The actual data is pretty sparse, and gets sparser (and less accurate)
the further back in time one looks.
There are a number of difficulties inherent in producing a global
average temperature using noisy data. Factors from the type of
instrument, how it was read, who recorded the data, how often the
data was read, what time of day the data was read and location of
the instrument all factor into the accuracy of the data. Much of
the pre-1960 data was collected by amateur observers and collated
by NOAA et. al.
One also must consider that the land-based surface temperature
data (which is the bulk of the historic data) is not uniformly
distributed across the globe (but rather concentrated in north
america and western europe). The data is often augmented with
sea-surface temperature measurements, subject to similar levels
of uncertainty (bucket measurements, engine intake measurements,
type of instrument, et. alia).
Most of the data-sets being used for analysis (and re-analysis) are
adjusted with various methods to attempt to account for the factors
in the paragraph above. The quality of the adjustments (which seem,
more often than not, to cool the past) are subject to some concern
by various folks, albeit mostly on the sceptical side.
The average for the day at any given measurement site is produced
by summing the recorded daily low and the recorded daily high and
dividing by two. Note that the warming signal produced is
influenced as much by a rise in the daily low as it is by the
rise in the daily high, and an analysis of the raw data shows
that the bulk of the warming in the 20th century was caused by
higher overnight lows, rather than higher daily high temperatures.
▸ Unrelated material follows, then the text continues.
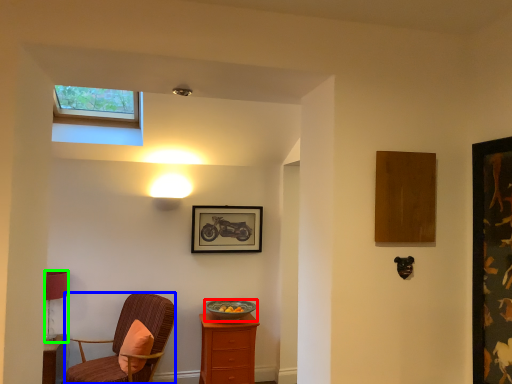 Question: Which is nearer to the bowl (highlighted by a red box)? chair (highlighted by a blue box) or lamp (highlighted by a green box).

Choices:
 (A) chair
 (B) lamp

Answer: (A)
When data (e.g. a daily measurement at a given site) is missing,
the algorithms will attempt to 'infill' the data using the
_trends_ from surrounding stations. Many of the louder
sceptics misunderstand this adjustment - they assume that the
daily values from surrounding (up to 1,000 km away) stations
are used, rather than the trends, which indeed would be foolish.
It's not clear that the trends should necessarily match between
two stations 1000 km apart, but that's a different issue driven
primarily by land-use changes (i.e. urbanization) around the
stations.
One may argue all day about each of the various adjustments
(TOBS - Time of Observation, Type of Thermometer, surrouding
elements - e.g. asphalt, building A/C compressors, etc); but
deriving a global temperature accurate to a tenth of a degree
seems to be an agressive goal given the quality of the data.